While other scraping libraries would mostly be used in batch jobs, livescrape is intended to be used in the main application. livescrape turns the human interface into an API.

Example

For more complete example, I recommend you check out the Tutorial, but here's a quick primer using github.

class GithubProjectpage(ScrapedPage):
    scrape_url = "https://github.com/%(username)s/%(projectname)s/"
    scrape_args = ("username", "projectname")

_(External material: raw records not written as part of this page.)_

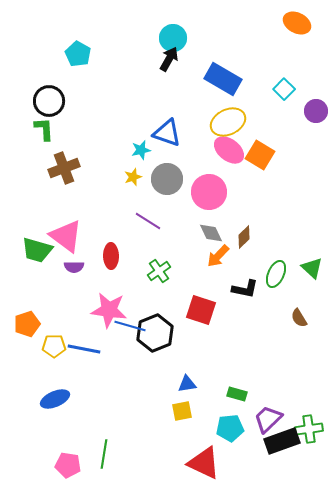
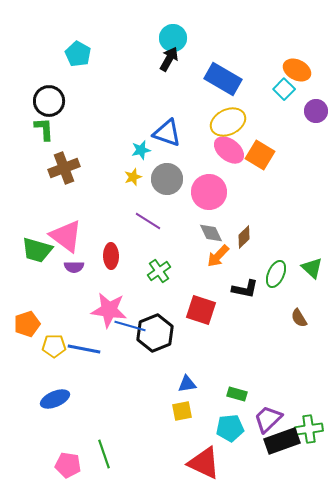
orange ellipse at (297, 23): moved 47 px down
green line at (104, 454): rotated 28 degrees counterclockwise
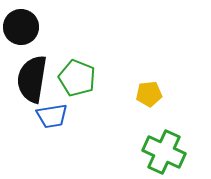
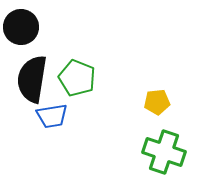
yellow pentagon: moved 8 px right, 8 px down
green cross: rotated 6 degrees counterclockwise
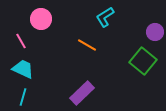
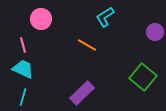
pink line: moved 2 px right, 4 px down; rotated 14 degrees clockwise
green square: moved 16 px down
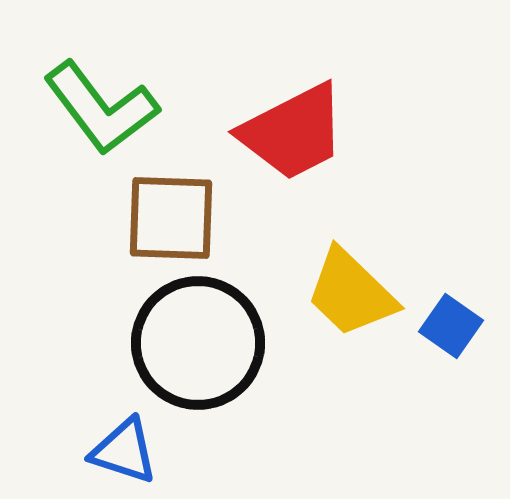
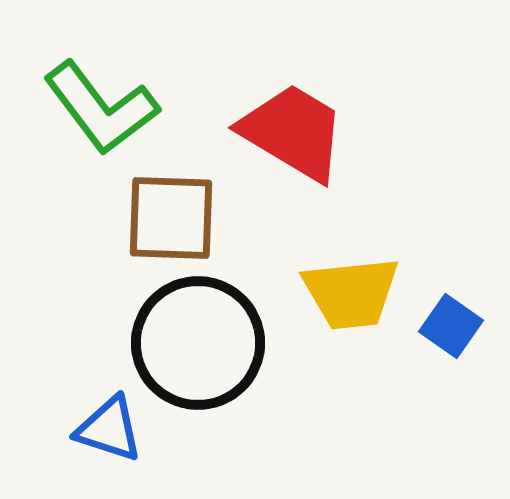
red trapezoid: rotated 122 degrees counterclockwise
yellow trapezoid: rotated 50 degrees counterclockwise
blue triangle: moved 15 px left, 22 px up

    description = Css(".repository-meta-content",
                      cleanup=lambda desc: desc.strip())
    contents = Css('.js-directory-link', multiple=True)
    table_contents = CssGroup('tr.js-navigation-item')
    table_contents.name = Css("td.content a")
    table_contents.message = Css("td.message a")
    table_contents.age = Css("td.age time", attribute="datetime"),

project_page = GithubProjectPage("ondergetekende", "livescrape")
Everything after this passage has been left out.